• WORK REQUIRED
Copy each entry as written.
[Start of Attachment]
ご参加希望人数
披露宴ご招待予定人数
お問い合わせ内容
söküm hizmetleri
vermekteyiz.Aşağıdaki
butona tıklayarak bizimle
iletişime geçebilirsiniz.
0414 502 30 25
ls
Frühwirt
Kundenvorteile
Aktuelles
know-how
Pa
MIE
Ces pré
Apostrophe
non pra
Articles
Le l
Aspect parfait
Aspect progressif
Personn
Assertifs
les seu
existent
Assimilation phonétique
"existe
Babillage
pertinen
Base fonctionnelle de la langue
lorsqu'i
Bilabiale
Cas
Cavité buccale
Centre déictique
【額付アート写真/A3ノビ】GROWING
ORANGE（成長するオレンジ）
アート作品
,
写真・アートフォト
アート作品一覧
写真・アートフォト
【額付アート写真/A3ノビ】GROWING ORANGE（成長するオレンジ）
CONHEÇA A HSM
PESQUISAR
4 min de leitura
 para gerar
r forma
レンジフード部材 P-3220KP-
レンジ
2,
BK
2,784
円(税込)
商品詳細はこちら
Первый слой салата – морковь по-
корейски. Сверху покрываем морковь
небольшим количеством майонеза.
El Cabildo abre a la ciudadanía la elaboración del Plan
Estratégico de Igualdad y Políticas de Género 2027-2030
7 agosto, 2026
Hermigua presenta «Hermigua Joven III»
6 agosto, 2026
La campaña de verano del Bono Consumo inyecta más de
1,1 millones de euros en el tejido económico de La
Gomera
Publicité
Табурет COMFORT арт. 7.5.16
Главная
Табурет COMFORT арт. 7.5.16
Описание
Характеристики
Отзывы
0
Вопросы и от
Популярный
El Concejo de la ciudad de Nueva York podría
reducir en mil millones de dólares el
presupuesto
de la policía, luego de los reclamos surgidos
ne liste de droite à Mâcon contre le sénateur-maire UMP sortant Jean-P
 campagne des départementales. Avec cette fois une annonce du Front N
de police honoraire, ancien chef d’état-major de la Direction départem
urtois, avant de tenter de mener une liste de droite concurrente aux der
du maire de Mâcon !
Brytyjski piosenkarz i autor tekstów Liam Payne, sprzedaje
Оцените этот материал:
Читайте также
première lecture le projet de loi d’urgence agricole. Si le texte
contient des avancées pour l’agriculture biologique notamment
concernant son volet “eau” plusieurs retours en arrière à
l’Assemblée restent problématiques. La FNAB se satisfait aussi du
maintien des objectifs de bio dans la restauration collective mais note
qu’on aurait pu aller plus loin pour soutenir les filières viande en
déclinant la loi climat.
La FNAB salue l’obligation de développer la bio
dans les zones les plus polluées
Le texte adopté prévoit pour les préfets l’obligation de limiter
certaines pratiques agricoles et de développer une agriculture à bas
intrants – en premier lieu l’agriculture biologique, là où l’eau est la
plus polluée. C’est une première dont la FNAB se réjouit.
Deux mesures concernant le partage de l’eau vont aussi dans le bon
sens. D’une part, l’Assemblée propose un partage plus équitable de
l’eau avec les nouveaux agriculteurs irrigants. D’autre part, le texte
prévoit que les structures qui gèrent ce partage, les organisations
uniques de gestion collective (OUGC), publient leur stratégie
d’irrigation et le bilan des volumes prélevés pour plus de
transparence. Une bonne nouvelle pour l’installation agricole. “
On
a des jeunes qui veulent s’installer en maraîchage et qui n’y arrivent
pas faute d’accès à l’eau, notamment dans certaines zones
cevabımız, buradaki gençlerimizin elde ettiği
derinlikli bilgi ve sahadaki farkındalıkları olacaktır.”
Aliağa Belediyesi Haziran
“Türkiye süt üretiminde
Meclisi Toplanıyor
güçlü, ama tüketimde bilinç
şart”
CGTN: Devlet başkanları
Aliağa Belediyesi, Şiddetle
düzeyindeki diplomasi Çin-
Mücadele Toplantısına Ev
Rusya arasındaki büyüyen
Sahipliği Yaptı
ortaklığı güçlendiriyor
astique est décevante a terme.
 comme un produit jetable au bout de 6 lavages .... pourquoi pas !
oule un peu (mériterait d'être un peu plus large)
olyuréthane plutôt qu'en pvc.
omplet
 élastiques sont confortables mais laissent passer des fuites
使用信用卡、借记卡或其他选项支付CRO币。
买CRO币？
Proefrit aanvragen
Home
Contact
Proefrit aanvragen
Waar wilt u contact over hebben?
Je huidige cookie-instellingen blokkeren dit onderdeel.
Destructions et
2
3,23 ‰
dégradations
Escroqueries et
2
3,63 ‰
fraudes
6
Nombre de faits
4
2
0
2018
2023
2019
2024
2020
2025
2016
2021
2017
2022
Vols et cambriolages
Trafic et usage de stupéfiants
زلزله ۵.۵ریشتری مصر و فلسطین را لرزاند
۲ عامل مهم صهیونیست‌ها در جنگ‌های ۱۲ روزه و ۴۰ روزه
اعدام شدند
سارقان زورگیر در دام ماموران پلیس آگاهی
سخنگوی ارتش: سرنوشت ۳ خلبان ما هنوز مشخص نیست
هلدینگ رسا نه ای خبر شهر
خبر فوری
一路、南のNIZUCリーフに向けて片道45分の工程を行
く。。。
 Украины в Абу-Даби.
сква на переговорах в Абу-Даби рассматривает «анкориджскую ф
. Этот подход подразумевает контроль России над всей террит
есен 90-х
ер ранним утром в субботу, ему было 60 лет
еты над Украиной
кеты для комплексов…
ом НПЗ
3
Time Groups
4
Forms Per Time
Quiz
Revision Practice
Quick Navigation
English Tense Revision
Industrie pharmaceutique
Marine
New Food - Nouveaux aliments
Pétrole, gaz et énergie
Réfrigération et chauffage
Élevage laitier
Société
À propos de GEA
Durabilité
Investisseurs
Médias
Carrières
[End of Attachment]
• FINAL ANSWER
ご参加希望人数
披露宴ご招待予定人数
お問い合わせ内容
söküm hizmetleri
vermekteyiz.Aşağıdaki
butona tıklayarak bizimle
iletişime geçebilirsiniz.
0414 502 30 25
ls
Frühwirt
Kundenvorteile
Aktuelles
know-how
Pa
MIE
Ces pré
Apostrophe
non pra
Articles
Le l
Aspect parfait
Aspect progressif
Personn
Assertifs
les seu
existent
Assimilation phonétique
"existe
Babillage
pertinen
Base fonctionnelle de la langue
lorsqu'i
Bilabiale
Cas
Cavité buccale
Centre déictique
【額付アート写真/A3ノビ】GROWING
ORANGE（成長するオレンジ）
アート作品
,
写真・アートフォト
アート作品一覧
写真・アートフォト
【額付アート写真/A3ノビ】GROWING ORANGE（成長するオレンジ）
CONHEÇA A HSM
PESQUISAR
4 min de leitura
 para gerar
r forma
レンジフード部材 P-3220KP-
レンジ
2,
BK
2,784
円(税込)
商品詳細はこちら
Первый слой салата – морковь по-
корейски. Сверху покрываем морковь
небольшим количеством майонеза.
El Cabildo abre a la ciudadanía la elaboración del Plan
Estratégico de Igualdad y Políticas de Género 2027-2030
7 agosto, 2026
Hermigua presenta «Hermigua Joven III»
6 agosto, 2026
La campaña de verano del Bono Consumo inyecta más de
1,1 millones de euros en el tejido económico de La
Gomera
Publicité
Табурет COMFORT арт. 7.5.16
Главная
Табурет COMFORT арт. 7.5.16
Описание
Характеристики
Отзывы
0
Вопросы и от
Популярный
El Concejo de la ciudad de Nueva York podría
reducir en mil millones de dólares el
presupuesto
de la policía, luego de los reclamos surgidos
ne liste de droite à Mâcon contre le sénateur-maire UMP sortant Jean-P
 campagne des départementales. Avec cette fois une annonce du Front N
de police honoraire, ancien chef d’état-major de la Direction départem
urtois, avant de tenter de mener une liste de droite concurrente aux der
du maire de Mâcon !
Brytyjski piosenkarz i autor tekstów Liam Payne, sprzedaje
Оцените этот материал:
Читайте также
première lecture le projet de loi d’urgence agricole. Si le texte
contient des avancées pour l’agriculture biologique notamment
concernant son volet “eau” plusieurs retours en arrière à
l’Assemblée restent problématiques. La FNAB se satisfait aussi du
maintien des objectifs de bio dans la restauration collective mais note
qu’on aurait pu aller plus loin pour soutenir les filières viande en
déclinant la loi climat.
La FNAB salue l’obligation de développer la bio
dans les zones les plus polluées
Le texte adopté prévoit pour les préfets l’obligation de limiter
certaines pratiques agricoles et de développer une agriculture à bas
intrants – en premier lieu l’agriculture biologique, là où l’eau est la
plus polluée. C’est une première dont la FNAB se réjouit.
Deux mesures concernant le partage de l’eau vont aussi dans le bon
sens. D’une part, l’Assemblée propose un partage plus équitable de
l’eau avec les nouveaux agriculteurs irrigants. D’autre part, le texte
prévoit que les structures qui gèrent ce partage, les organisations
uniques de gestion collective (OUGC), publient leur stratégie
d’irrigation et le bilan des volumes prélevés pour plus de
transparence. Une bonne nouvelle pour l’installation agricole. “
On
a des jeunes qui veulent s’installer en maraîchage et qui n’y arrivent
pas faute d’accès à l’eau, notamment dans certaines zones
cevabımız, buradaki gençlerimizin elde ettiği
derinlikli bilgi ve sahadaki farkındalıkları olacaktır.”
Aliağa Belediyesi Haziran
“Türkiye süt üretiminde
Meclisi Toplanıyor
güçlü, ama tüketimde bilinç
şart”
CGTN: Devlet başkanları
Aliağa Belediyesi, Şiddetle
düzeyindeki diplomasi Çin-
Mücadele Toplantısına Ev
Rusya arasındaki büyüyen
Sahipliği Yaptı
ortaklığı güçlendiriyor
astique est décevante a terme.
 comme un produit jetable au bout de 6 lavages .... pourquoi pas !
oule un peu (mériterait d'être un peu plus large)
olyuréthane plutôt qu'en pvc.
omplet
 élastiques sont confortables mais laissent passer des fuites
使用信用卡、借记卡或其他选项支付CRO币。
买CRO币？
Proefrit aanvragen
Home
Contact
Proefrit aanvragen
Waar wilt u contact over hebben?
Je huidige cookie-instellingen blokkeren dit onderdeel.
Destructions et
2
3,23 ‰
dégradations
Escroqueries et
2
3,63 ‰
fraudes
6
Nombre de faits
4
2
0
2018
2023
2019
2024
2020
2025
2016
2021
2017
2022
Vols et cambriolages
Trafic et usage de stupéfiants
زلزله ۵.۵ریشتری مصر و فلسطین را لرزاند
۲ عامل مهم صهیونیست‌ها در جنگ‌های ۱۲ روزه و ۴۰ روزه
اعدام شدند
سارقان زورگیر در دام ماموران پلیس آگاهی
سخنگوی ارتش: سرنوشت ۳ خلبان ما هنوز مشخص نیست
هلدینگ رسا نه ای خبر شهر
خبر فوری
一路、南のNIZUCリーフに向けて片道45分の工程を行
く。。。
 Украины в Абу-Даби.
сква на переговорах в Абу-Даби рассматривает «анкориджскую ф
. Этот подход подразумевает контроль России над всей террит
есен 90-х
ер ранним утром в субботу, ему было 60 лет
еты над Украиной
кеты для комплексов…
ом НПЗ
3
Time Groups
4
Forms Per Time
Quiz
Revision Practice
Quick Navigation
English Tense Revision
Industrie pharmaceutique
Marine
New Food - Nouveaux aliments
Pétrole, gaz et énergie
Réfrigération et chauffage
Élevage laitier
Société
À propos de GEA
Durabilité
Investisseurs
Médias
Carrières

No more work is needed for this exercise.